IDA
WIDER CONTEXTS (IDA)
production contexts:
- First film by the director made in Polish
- Funded by Polish institute
- Uses personnel from Polish Film Industry (employment)
- Filmed on location in Poland
Social cultural historical political:
HISTORICAL + POLITICAL - German occupation, Holocaust, Stalinism
Set Poland 1962
- After Second World War - communist rule
- Many Polish Jews died - Holocaust victims
- After 1945 Poland a mostly homogenous nation
- After Stalin's death in 1953 - some relaxation of political pressure from Soviet Union
Early 1960's economic problems
SOCIAL CULTURAL
- Domination of Communist rule - closed society and political system impacts on social and cultural life
- Early mass scene in 1960's Poland
- Anna - a novice (Poland is predominantly Catholic by faith)
- Her aunt Wanda - a woman who is in a high position in the legal profession - a state prosecutor under Stalinism
- This is unusual or unconventional for the context of the times, a male dominated society
- Echoes of Louis Malle's Au Revoir L'Enfant, a film about a young jewish boy in France who is hidden in a Catholic boy's school during the Second World War.

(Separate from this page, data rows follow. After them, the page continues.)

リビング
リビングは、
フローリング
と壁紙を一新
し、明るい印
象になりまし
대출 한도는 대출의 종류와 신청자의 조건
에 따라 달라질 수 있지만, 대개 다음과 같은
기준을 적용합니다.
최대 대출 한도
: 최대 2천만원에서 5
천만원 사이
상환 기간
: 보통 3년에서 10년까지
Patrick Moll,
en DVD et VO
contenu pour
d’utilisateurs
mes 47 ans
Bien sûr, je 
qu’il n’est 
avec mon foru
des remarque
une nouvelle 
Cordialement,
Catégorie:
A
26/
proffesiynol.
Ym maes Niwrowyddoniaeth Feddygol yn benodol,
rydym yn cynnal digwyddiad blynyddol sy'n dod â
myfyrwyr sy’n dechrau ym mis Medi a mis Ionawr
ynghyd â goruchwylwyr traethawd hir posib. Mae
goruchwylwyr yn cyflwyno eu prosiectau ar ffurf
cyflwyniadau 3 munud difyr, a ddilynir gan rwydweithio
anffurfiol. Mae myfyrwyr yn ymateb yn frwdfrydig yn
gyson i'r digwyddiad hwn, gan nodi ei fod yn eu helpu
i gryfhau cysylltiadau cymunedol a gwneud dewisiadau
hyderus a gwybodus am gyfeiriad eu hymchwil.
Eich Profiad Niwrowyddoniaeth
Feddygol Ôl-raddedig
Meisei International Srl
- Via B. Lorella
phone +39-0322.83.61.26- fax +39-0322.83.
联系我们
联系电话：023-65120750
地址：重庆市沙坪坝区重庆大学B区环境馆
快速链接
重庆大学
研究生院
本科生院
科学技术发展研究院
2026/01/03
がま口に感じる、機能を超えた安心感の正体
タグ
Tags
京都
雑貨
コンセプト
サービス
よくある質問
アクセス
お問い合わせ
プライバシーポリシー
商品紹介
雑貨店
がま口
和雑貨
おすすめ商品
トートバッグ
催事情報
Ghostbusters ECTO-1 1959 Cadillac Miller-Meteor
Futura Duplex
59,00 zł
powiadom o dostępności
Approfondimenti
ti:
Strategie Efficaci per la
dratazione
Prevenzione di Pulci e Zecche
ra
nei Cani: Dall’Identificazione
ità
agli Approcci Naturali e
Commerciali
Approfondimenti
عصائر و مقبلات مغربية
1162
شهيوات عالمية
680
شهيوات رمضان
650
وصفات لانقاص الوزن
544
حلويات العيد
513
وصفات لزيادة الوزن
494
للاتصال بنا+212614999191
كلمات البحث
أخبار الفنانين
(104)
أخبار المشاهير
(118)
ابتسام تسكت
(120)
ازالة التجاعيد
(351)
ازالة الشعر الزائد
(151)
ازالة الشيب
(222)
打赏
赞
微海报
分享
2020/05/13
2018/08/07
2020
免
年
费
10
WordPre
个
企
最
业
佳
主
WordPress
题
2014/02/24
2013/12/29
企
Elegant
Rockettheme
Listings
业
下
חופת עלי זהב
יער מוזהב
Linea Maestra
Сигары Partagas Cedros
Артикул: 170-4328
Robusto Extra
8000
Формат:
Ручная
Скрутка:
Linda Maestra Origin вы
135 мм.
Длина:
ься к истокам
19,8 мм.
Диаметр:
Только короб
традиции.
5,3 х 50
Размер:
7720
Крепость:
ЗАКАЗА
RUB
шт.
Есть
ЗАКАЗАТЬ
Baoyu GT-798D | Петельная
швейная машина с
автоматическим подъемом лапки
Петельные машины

KEY ELEMENTS OF FILM FORM IN IDA
- Monochrome - effective for historical setting, mood, themes and wider contexts
- Compactness - 80 minute duration means on the boundaries of short film and future film - links to layers of history at the heart of the narrative
- Cinematography - established place, themes of alone-ness / loneliness, secrecy, guilt, violence, identity and origins
key narrative developments so far:
- Ida has been sent to her aunt, discovers she is jewish
- Ida and her aunt go on a road trip out of town (Ida's parents house who is now owned by someone else) to find where her parents died and where they are buried
- Aunt gets arrested for drink driving (cynical and lonely woman)
CLOSE SEQUENCE ANALYSIS
Examine how miss en scene, colour and lighting contribute to the films themes and ideas. Refer closely to selected sequences
Belonging - through the lens of Post War Poland, mass division
Contrasting ideas of femininity - Ida (Nun, represses her expression) Aunt (Promiscuous, job of power, in touch with her feelings/sexuality) They both judge each other
Untraditional holocaust film
Isolation
AUNT WANDA'S EXIT
- Lack of other characters in sequence; isolation, dies alone and doesn't consider ida as family
- Contrapuntal music ironic classic, empty depressed woman - waits for crescendo to jump
- Lingering mid shot after she jumps, cigarette still burning - her presence still there (later, her clothes and Ida)
- Wanda starts the film and ends depressed - subverts expectations
- Ida not rescue her (also Ida goes against expectations at the end)
Good clear and relevant annotations.